Sérgio Eduardo Alonso Araújo, Frederico Ferreira Novaes de Almeida, Pedro Paulo de Paris Caravatto, Rodrigo Blanco Dumarco, Lucas Yugo Shigerara Yamakami, , Tércio Genzini



1. INTRODUÇÃO

A POAC foi descrita em 1948 pelo médico britânico Heneage Ogilvie que relatou dois casos de dilatação progressiva do cólon na ausência de obstrução distal do intestino. Nesses casos, a dilatação do cólon estava relacionada a tumor da medula espinal e desde então vários autores têm relatado casos semelhantes denominando-os “obstrução falsa de cólon”, “obstrução intestinal idiopática” e mais freqüentemente síndrome de Ogilvie.

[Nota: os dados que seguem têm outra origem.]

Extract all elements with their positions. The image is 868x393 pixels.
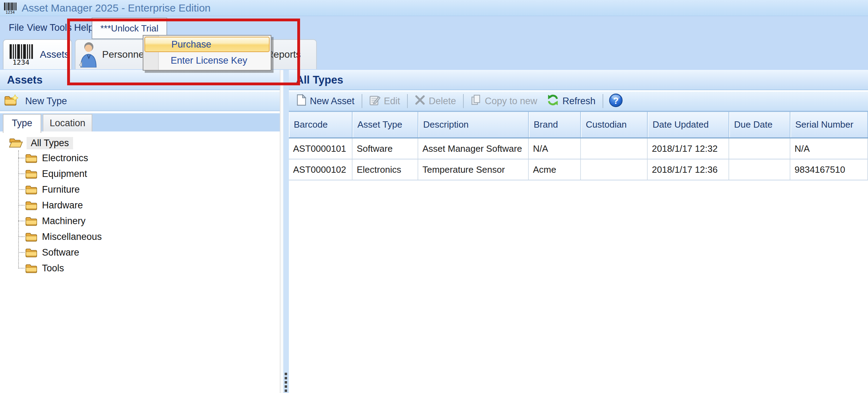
tree-item-label: Software xyxy=(42,247,79,258)
copy-icon xyxy=(471,94,481,108)
table-row-1[interactable]: AST0000101SoftwareAsset Manager Software… xyxy=(289,138,868,159)
tree-item-label: Equipment xyxy=(42,169,87,179)
tree-item-furniture[interactable]: Furniture xyxy=(0,182,280,198)
menu-item-purchase[interactable]: Purchase xyxy=(144,37,270,52)
cell: Temperature Sensor xyxy=(418,159,529,180)
column-header-description[interactable]: Description xyxy=(418,112,529,137)
folder-icon xyxy=(25,232,38,242)
menu-help[interactable]: Help xyxy=(74,16,94,39)
tree-item-tools[interactable]: Tools xyxy=(0,260,280,276)
asset-toolbar: New Asset Edit Delete Copy to new Refres… xyxy=(289,92,868,111)
new-folder-icon xyxy=(4,94,18,108)
cell: Asset Manager Software xyxy=(418,138,529,159)
app-barcode-icon: 1234 xyxy=(3,2,17,14)
type-tree: All Types Electronics Equipment Furnitur… xyxy=(0,131,280,393)
open-folder-icon xyxy=(9,137,23,149)
cell: AST0000101 xyxy=(289,138,353,159)
toolbar-button-label: Copy to new xyxy=(485,96,537,107)
person-icon xyxy=(78,42,99,67)
refresh-button[interactable]: Refresh xyxy=(542,94,600,108)
tree-item-label: Hardware xyxy=(42,200,83,211)
cell: Electronics xyxy=(353,159,418,180)
help-icon: ? xyxy=(609,93,623,109)
toolbar-separator xyxy=(603,94,603,108)
menu-tools[interactable]: Tools xyxy=(50,16,72,39)
menu-view[interactable]: View xyxy=(27,16,47,39)
folder-icon xyxy=(25,200,38,211)
tree-root-label: All Types xyxy=(27,137,73,149)
cell xyxy=(729,159,790,180)
menu-bar: File View Tools Help ***Unlock Trial mod… xyxy=(0,16,868,39)
toolbar-separator xyxy=(463,94,464,108)
tab-type[interactable]: Type xyxy=(3,114,41,133)
tree-item-electronics[interactable]: Electronics xyxy=(0,150,280,166)
asset-table: BarcodeAsset TypeDescriptionBrandCustodi… xyxy=(289,111,868,180)
menu-item-enter-license-key[interactable]: Enter License Key xyxy=(143,53,271,69)
folder-icon xyxy=(25,185,38,195)
nav-tab-strip: 1234 Assets Personnel Reports xyxy=(0,39,868,70)
tree-item-machinery[interactable]: Machinery xyxy=(0,213,280,229)
toolbar-button-label: Refresh xyxy=(562,96,596,107)
table-row-2[interactable]: AST0000102ElectronicsTemperature SensorA… xyxy=(289,159,868,180)
splitter-grip-icon xyxy=(285,373,287,392)
unlock-trial-dropdown: Purchase Enter License Key xyxy=(143,35,271,71)
app-window: 1234 Asset Manager 2025 - Enterprise Edi… xyxy=(0,0,868,393)
assets-panel-title: Assets xyxy=(7,74,43,86)
barcode-icon: 1234 xyxy=(6,44,36,65)
help-button[interactable]: ? xyxy=(609,93,623,109)
copy-to-new-button[interactable]: Copy to new xyxy=(466,94,542,108)
column-header-asset-type[interactable]: Asset Type xyxy=(353,112,418,137)
folder-icon xyxy=(25,248,38,258)
folder-icon xyxy=(25,216,38,227)
tab-location[interactable]: Location xyxy=(43,114,92,132)
tree-item-all-types[interactable]: All Types xyxy=(0,136,280,150)
cell xyxy=(581,138,648,159)
edit-button[interactable]: Edit xyxy=(364,94,405,108)
cell: Acme xyxy=(529,159,581,180)
new-type-button[interactable]: New Type xyxy=(0,92,280,111)
refresh-icon xyxy=(547,94,559,108)
column-header-due-date[interactable]: Due Date xyxy=(729,112,790,137)
column-header-serial-number[interactable]: Serial Number xyxy=(790,112,868,137)
new-asset-icon xyxy=(297,94,306,108)
svg-text:1234: 1234 xyxy=(13,58,30,65)
panel-splitter[interactable] xyxy=(280,70,289,393)
tree-item-label: Electronics xyxy=(42,153,88,164)
all-types-panel-header: All Types xyxy=(289,70,868,90)
delete-x-icon xyxy=(415,95,425,108)
tree-item-label: Tools xyxy=(42,263,64,274)
assets-panel-header: Assets xyxy=(0,70,280,90)
window-title: Asset Manager 2025 - Enterprise Edition xyxy=(22,2,211,14)
delete-button[interactable]: Delete xyxy=(410,95,461,108)
asset-list-panel: All Types New Asset Edit Delete Copy to … xyxy=(289,70,868,393)
title-bar: 1234 Asset Manager 2025 - Enterprise Edi… xyxy=(0,0,868,16)
tree-item-miscellaneous[interactable]: Miscellaneous xyxy=(0,229,280,245)
new-type-label: New Type xyxy=(25,96,67,107)
cell: 9834167510 xyxy=(790,159,868,180)
toolbar-button-label: Delete xyxy=(429,96,456,107)
left-tab-strip: Type Location xyxy=(0,113,280,131)
tab-assets[interactable]: 1234 Assets xyxy=(3,39,72,69)
menu-file[interactable]: File xyxy=(9,16,24,39)
tree-item-equipment[interactable]: Equipment xyxy=(0,166,280,182)
tree-item-hardware[interactable]: Hardware xyxy=(0,198,280,213)
toolbar-button-label: New Asset xyxy=(310,96,355,107)
folder-icon xyxy=(25,153,38,164)
toolbar-button-label: Edit xyxy=(384,96,400,107)
toolbar-separator xyxy=(362,94,362,108)
toolbar-separator xyxy=(407,94,408,108)
column-header-barcode[interactable]: Barcode xyxy=(289,112,353,137)
folder-icon xyxy=(25,263,38,274)
all-types-panel-title: All Types xyxy=(296,74,343,86)
cell xyxy=(581,159,648,180)
cell: N/A xyxy=(790,138,868,159)
tree-item-label: Furniture xyxy=(42,184,80,195)
column-header-date-updated[interactable]: Date Updated xyxy=(648,112,729,137)
column-header-custodian[interactable]: Custodian xyxy=(581,112,648,137)
column-header-brand[interactable]: Brand xyxy=(529,112,581,137)
tree-item-software[interactable]: Software xyxy=(0,245,280,260)
tab-reports-label: Reports xyxy=(266,49,301,60)
folder-icon xyxy=(25,169,38,179)
cell: AST0000102 xyxy=(289,159,353,180)
new-asset-button[interactable]: New Asset xyxy=(292,94,360,108)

A POAC é caracterizada por dilatação colônica maciça com achados clínicos e radiológicos similares aos observados na obstrução mecânica do cólon, embora nenhum processo orgânico possa ser detectado. A dificuldade em conduzir uma investigação diagnóstica rápida e eficaz no sentido de se excluir a presença de obstrução mecânica aguda bem como as controvérsias que persistem sobre a melhor forma de tratar a POAC podem conduzir a algum retardo na instituição da terapêutica. Tal atraso na conduta favorece a ocorrência de perfuração intestinal e resulta em significativo aumento da mortalidade específica. Complicações associadas à POAC como a isquemia e perfuração têm freqüência estimada em 10% e em até 15% dos casos, respectivamente, acarretando mortalidade de até 75%. Daí a necessidade de realizar diagnóstico precoce e instituir tratamento adequado.

INCIDÊNCIA

A POAC constitui complicação de outra entidade clínica em aproximadamente 80% dos pacientes e em poucos casos ocorre isolada, sendo então chamada de idiopática. Está comumente associada a distúrbios extra-colônicos ou extra-abdominais (distúrbios metabólicos, período pós-operatório, síndromes pós-trauma etc). Segundo Nanni e cols., as afecções mais comumentes associadas à POAC são: cirurgia ortopédica e trauma em 66%; e malignidade e septicemia em 34% dos casos.

FISIOPATOLOGIA

Em 1948, Ogilvie sugeriu que a dilatação intestinal observada representasse desbalanço entre a ação nervosa simpática e parassimpática no cólon como resultado do envolvimento do plexo celíaco espinal pelo tumor descrito em seus dois casos. Segundo ele, a estimulação parassimpática aumentada e sem oposição como resultado do comprometimento simpático por infiltração tumoral acarretaria peristalse cólica excessiva e descoordenada levando a quadro obstrutivo por espasmo dos segmentos cólicos mais distais.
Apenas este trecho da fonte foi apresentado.